Monday, December 01, 2008

You May Want To Close Your Ears...

Fuckidy fucking fuck, with a big yellow fucking fuck off on top!

I've taken the day of today, only 3 things to do, 3 very very simple things but I knew deep down that on this shithole rock nothing is ever that simple. Prepared, I've taken the whole day to get them sorted.

1. Pay gas bill via debit card. There is a number on the back of the bill so this should be a no brainer, or at least you'd think so. I've phoned at least 12 times this morning, either to get no answer at all or to be asked if I can phone back in 10-15 minutes because they're busy! For fucks sake I'm only trying to pay our fucking bill using one of the recommended payment methods on the back of the bill you cunts. So far I've racked up the cost of 12 phone calls without having managed to get even close to paying the bill.

2. Arrange to have the oven fixed. Now I knew this was going to be a shitter. First of all I phone the MEA who advertise that they fix Indesit appliances but surprise surprise, no joy. So I phone Indesit themselves who take all my details, the girl on the other end is actually very nice and helpful until she comes to pull up my nearest repair man. "Oh you live on the Isle of Man" she says with a level of fear that even I taste this end of the phone. 10 minutes of being on hold later she comes back with the news that they can't actually help me with my repair but instead a list of phone numbers to try. I go through them all, eventually coming across one that answers. As luck would have it I'm now speaking to the people who fix Indesit stuff on the rock. It's only taken an hour. They take the model of my oven, the phone goes silent. 2 minutes later I'm asked if I have the serial number, what the??? I check the Oven everywhere, there is nothing that identifies it anymore than the manual (which I've already told them). "Oh well there's 3 different types, without the exact serial right one we can't help". The end. So that's that, no chance of having the £500 2 year old oven fixed on the rock. As soon as I mention buying a new one though they are more than happy to help. They can shove it up their asses. So instead I take the oven apart, right down to its bare components, on giving up deciding what might be the thermostat (no parts are labeled of course) I decide that enough is enough. I'll be buying a £5 Oven Thermometer instead - from off island.
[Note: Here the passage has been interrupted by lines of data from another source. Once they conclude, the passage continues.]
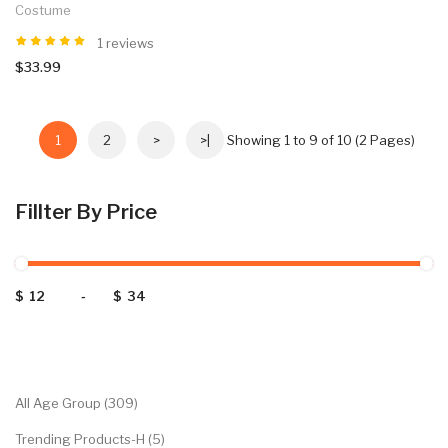
Costume
1 reviews
$33.99
1
2
>
>|
Showing 1 to 9 of 10 (2 Pages)
Fillter By Price
$
-
$
Categories
All Age Group (309)
Trending Products-H (5)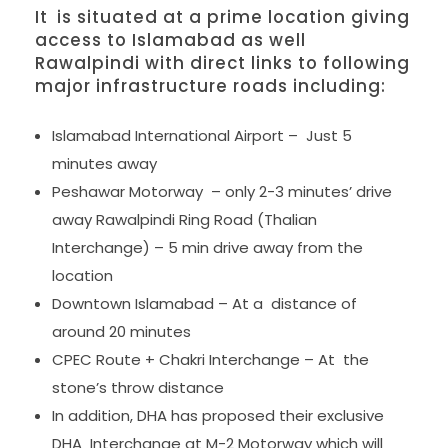
It is situated at a prime location giving
access to Islamabad as well
Rawalpindi with direct links to following
major infrastructure roads including:
Islamabad International Airport – Just 5
minutes away
Peshawar Motorway – only 2-3 minutes’ drive
away Rawalpindi Ring Road (Thalian
Interchange) – 5 min drive away from the
location
Downtown Islamabad – At a distance of
around 20 minutes
CPEC Route + Chakri Interchange – At the
stone’s throw distance
In addition, DHA has proposed their exclusive
DHA Interchange at M-2 Motorway which will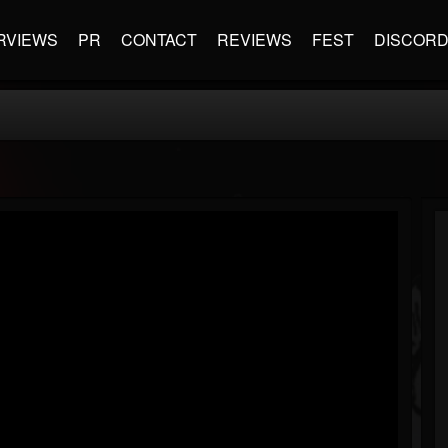
RVIEWS
PR
CONTACT
REVIEWS
FEST
DISCOR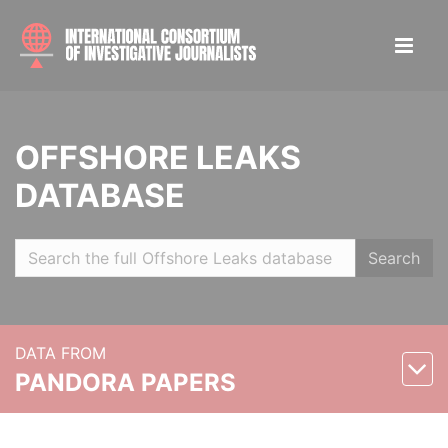
OFFSHORE LEAKS
DATABASE
Search
DATA FROM
PANDORA PAPERS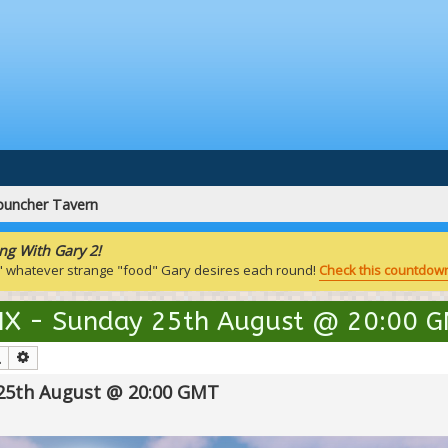
puncher Tavern
ng With Gary 2!
" whatever strange "food" Gary desires each round!
Check this countdown
 IX - Sunday 25th August @ 20:00 
Search
Advanced search
 25th August @ 20:00 GMT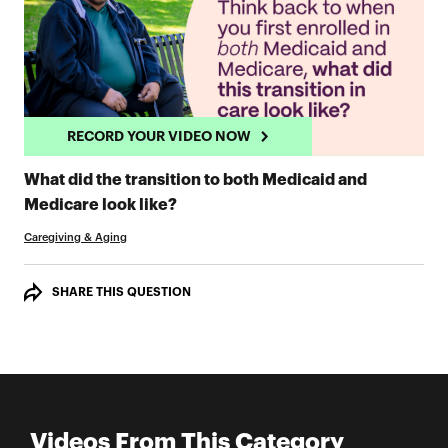
RECORD YOUR VIDEO NOW
What did the transition to both Medicaid and
RECORD YOUR VIDEO NOW
Medicare look like?
Caregiving & Aging
SHARE THIS QUESTION
Videos From This Category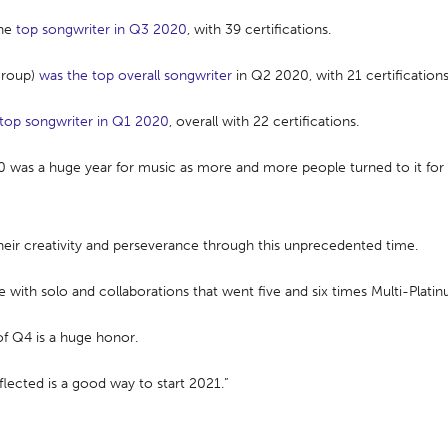
the
top songwriter in Q3 2020
, with 39 certifications.
Group)
was the top overall songwriter
in Q2 2020, with 21 certifications
 top songwriter in Q1 2020
, overall with 22 certifications.
20 was a huge year for music as more and more people turned to it fo
heir creativity and perseverance through this unprecedented time.
with solo and collaborations that went five and six times Multi-Platin
of Q4 is a huge honor.
flected is a good way to start 2021.”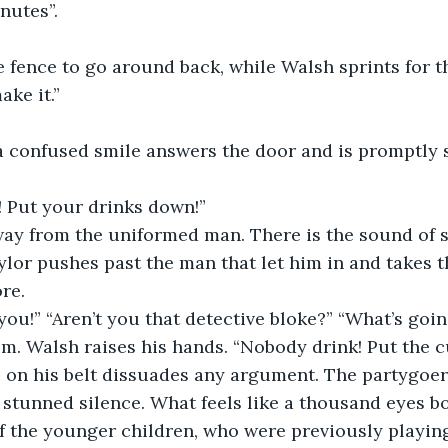
nutes”.
 fence to go around back, while Walsh sprints for th
ke it.”
 confused smile answers the door and is promptly s
! Put your drinks down!”
ay from the uniformed man. There is the sound of 
ylor pushes past the man that let him in and takes t
re. 
you!” “Aren’t you that detective bloke?” “What’s goi
m. Walsh raises his hands. “Nobody drink! Put the 
e on his belt dissuades any argument. The partygoer
stunned silence. What feels like a thousand eyes bo
of the younger children, who were previously playing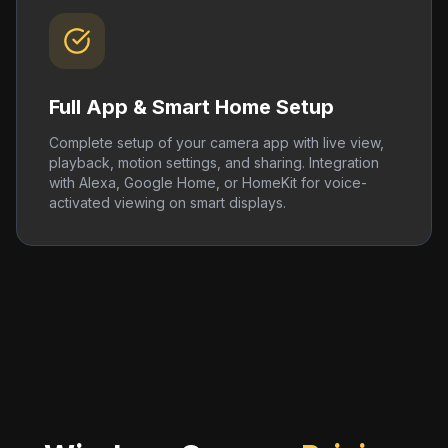
Full App & Smart Home Setup
Complete setup of your camera app with live view,
playback, motion settings, and sharing. Integration
with Alexa, Google Home, or HomeKit for voice-
activated viewing on smart displays.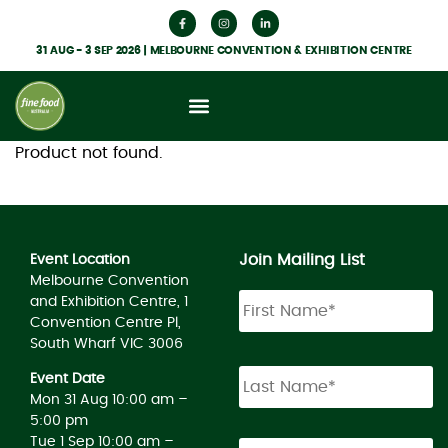
31 AUG - 3 SEP 2026 | MELBOURNE CONVENTION & EXHIBITION CENTRE
Product not found.
Join Mailing List
Event Location
Melbourne Convention
and Exhibition Centre, 1
Convention Centre Pl,
South Wharf VIC 3006
Event Date
Mon 31 Aug 10:00 am –
5:00 pm
Tue 1 Sep 10:00 am –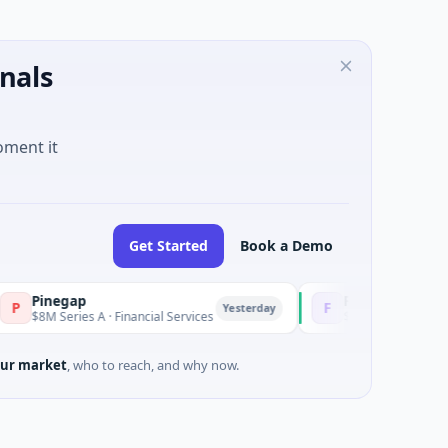
nals
oment it
Get Started
Book a Demo
egap
Fluxco
F
Yesterday
eries A · Financial Services
$26M Seed · Artificial Intellig
ur market
, who to reach, and why now.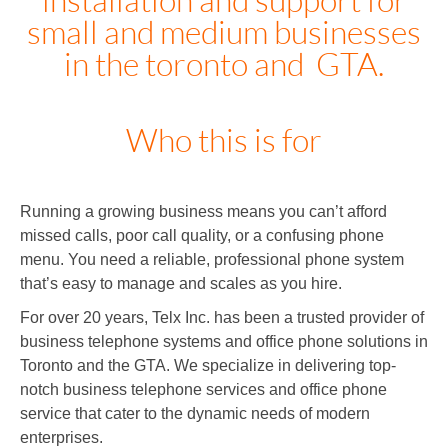
small and medium businesses
in the toronto and GTA.
Who this is for
Running a growing business means you can’t afford
missed calls, poor call quality, or a confusing phone
menu. You need a reliable, professional phone system
that’s easy to manage and scales as you hire.
For over 20 years, Telx Inc. has been a trusted provider of
business telephone systems and office phone solutions in
Toronto and the GTA. We specialize in delivering top-
notch business telephone services and office phone
service that cater to the dynamic needs of modern
enterprises.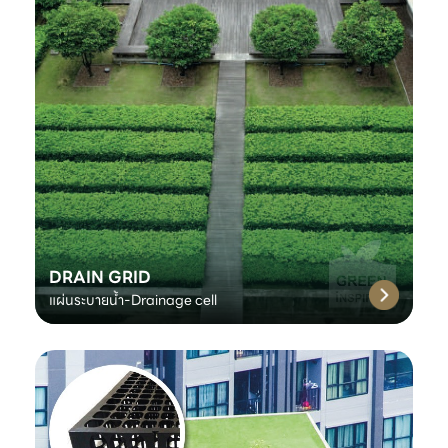
DRAIN GRID
แผ่นระบายน้ำ-Drainage cell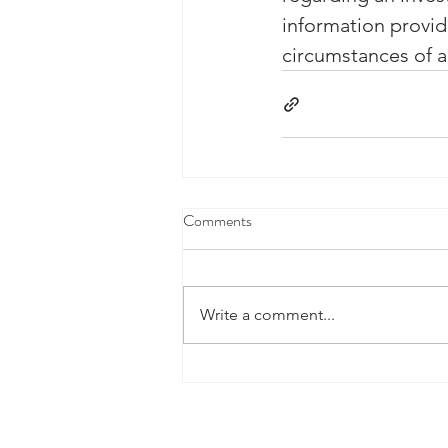
information provid
circumstances of an
Comments
Write a comment...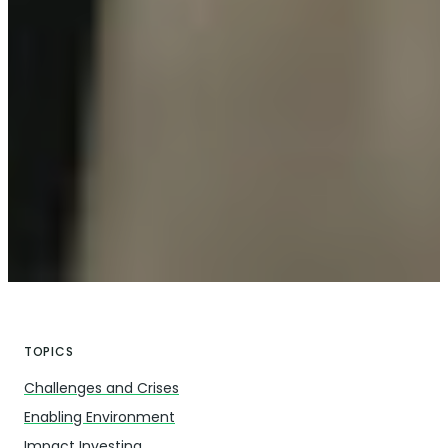
TOPICS
Challenges and Crises
Enabling Environment
Impact Investing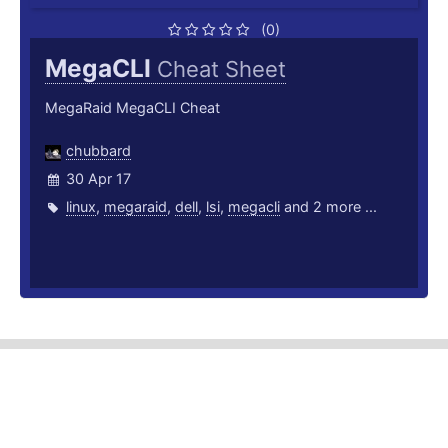
(0)
MegaCLI
Cheat Sheet
MegaRaid MegaCLI Cheat
chubbard
30 Apr 17
linux
,
megaraid
,
dell
,
lsi
,
megacli
and 2 more ...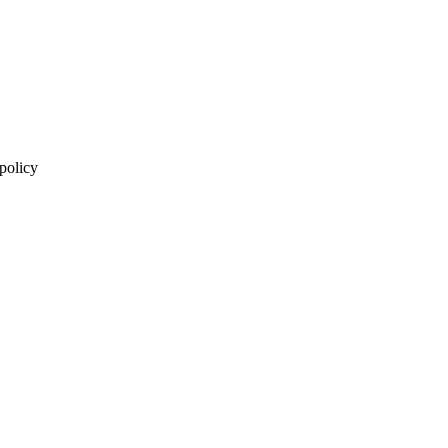
 policy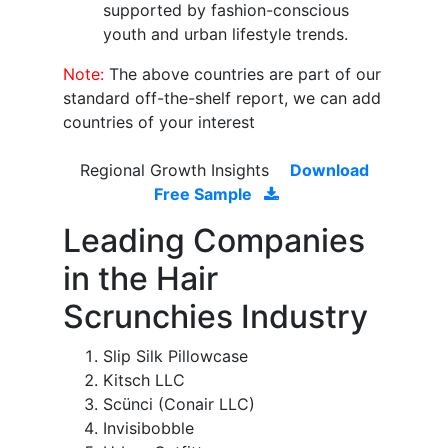
supported by fashion-conscious
youth and urban lifestyle trends.
Note:
The above countries are part of our
standard off-the-shelf report, we can add
countries of your interest
Regional Growth Insights
Download
Free Sample
Leading Companies
in the Hair
Scrunchies Industry
Slip Silk Pillowcase
Kitsch LLC
Scünci (Conair LLC)
Invisibobble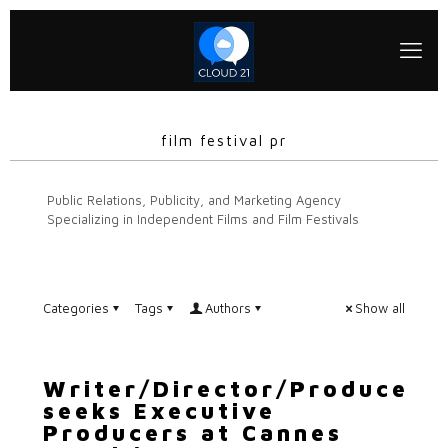
film festival pr
Public Relations, Publicity, and Marketing Agency
Specializing in Independent Films and Film Festivals
Categories
Tags
Authors
Show all
Writer/Director/Producer
seeks Executive
Producers at Cannes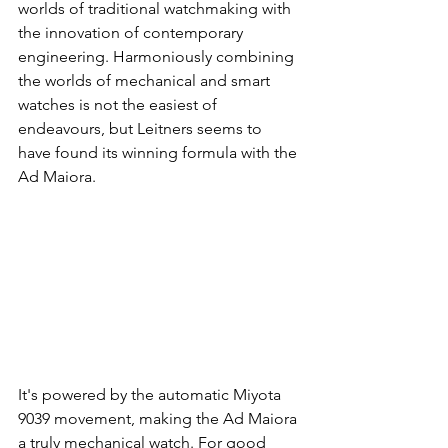
worlds of traditional watchmaking with 
the innovation of contemporary 
engineering. Harmoniously combining 
the worlds of mechanical and smart 
watches is not the easiest of 
endeavours, but Leitners seems to 
have found its winning formula with the 
Ad Maiora. 
It's powered by the automatic Miyota 
9039 movement, making the Ad Maiora 
a truly mechanical watch. For good 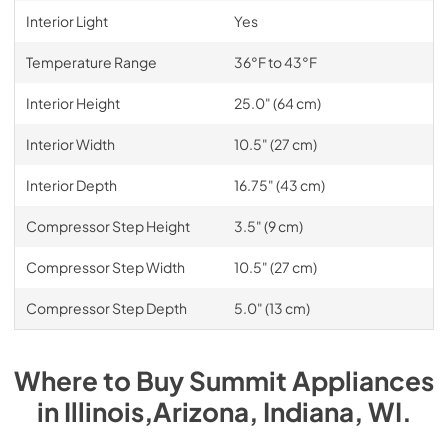
Interior Light
Yes
Temperature Range
36°F to 43°F
Interior Height
25.0" (64 cm)
Interior Width
10.5" (27 cm)
Interior Depth
16.75" (43 cm)
Compressor Step Height
3.5" (9 cm)
Compressor Step Width
10.5" (27 cm)
Compressor Step Depth
5.0" (13 cm)
Where to Buy
Summit
Appliances
in
Illinois,Arizona, Indiana, WI
.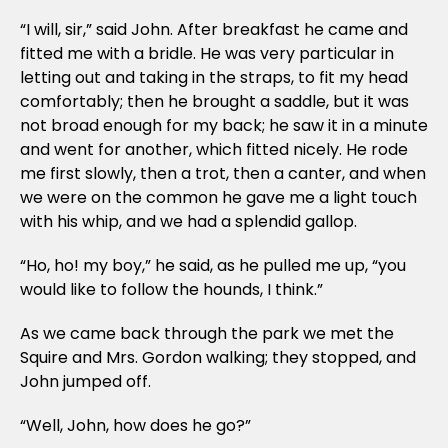
“I will, sir,” said John. After breakfast he came and
fitted me with a bridle. He was very particular in
letting out and taking in the straps, to fit my head
comfortably; then he brought a saddle, but it was
not broad enough for my back; he saw it in a minute
and went for another, which fitted nicely. He rode
me first slowly, then a trot, then a canter, and when
we were on the common he gave me a light touch
with his whip, and we had a splendid gallop.
“Ho, ho! my boy,” he said, as he pulled me up, “you
would like to follow the hounds, I think.”
As we came back through the park we met the
Squire and Mrs. Gordon walking; they stopped, and
John jumped off.
“Well, John, how does he go?”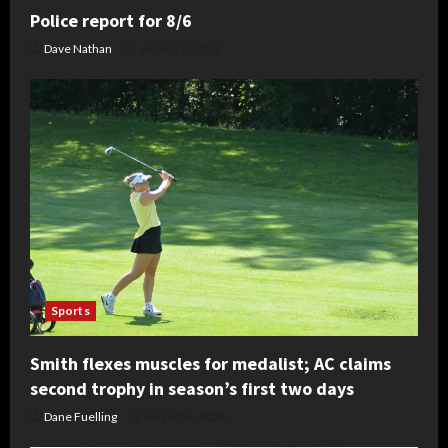
Police report for 8/6
Dave Nathan
August 6, 2026
Sports
Smith flexes muscles for medalist; AC claims
second trophy in season’s first two days
Dane Fuelling
August 6, 2026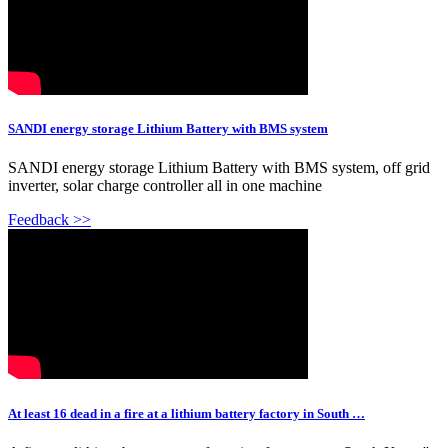
SANDI energy storage Lithium Battery with BMS system
SANDI energy storage Lithium Battery with BMS system, off grid
inverter, solar charge controller all in one machine
Feedback >>
At least 16 dead in a fire at a lithium battery factory in South …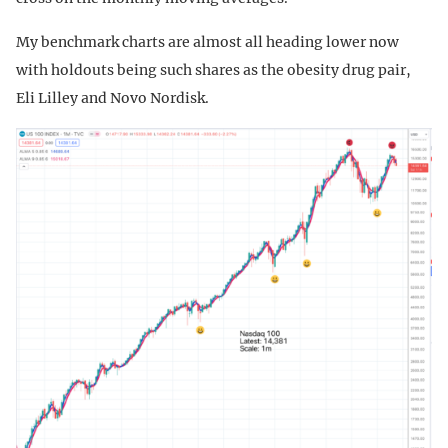
My benchmark charts are almost all heading lower now
with holdouts being such shares as the obesity drug pair,
Eli Lilley and Novo Nordisk.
3. Get return box for x-box. My final job today, sit in and wait for the return box so I can have my 360 fixed. Microsoft inform me that it should be with me today. The local courier firm can neither confirm nor deny this although there's no sign of it yet. I'm not hopeful.

So overall out of 3 very simple jobs to do I've managed to complete fuck all. Is it through a lack of trying, our phone bill would suggest not? Or is it because living on this fucking rock nothing is ever simple.

5 comments:

Anonymous said...

Hi, Paul :)

Is it an electric oven?

Scooterdeb

****** said...

It is :)

Anonymous said...

And is the problem that you turn the dial to one setting, but the oven either never gets to or overshoots that setting? Is it either always cooler than you want or always hotter than you want?

****** said...
This comment has been removed by the author.
****** said...

It sounds like you've heard of this before?

It's always hotter, so if I set the oven to 140 it never gets there, just is always on. Below that it's OK, i was guessing that it's heating up about 100 degrees above the setting.

I recently changed the bulb and that seems to have helped a bit, strange?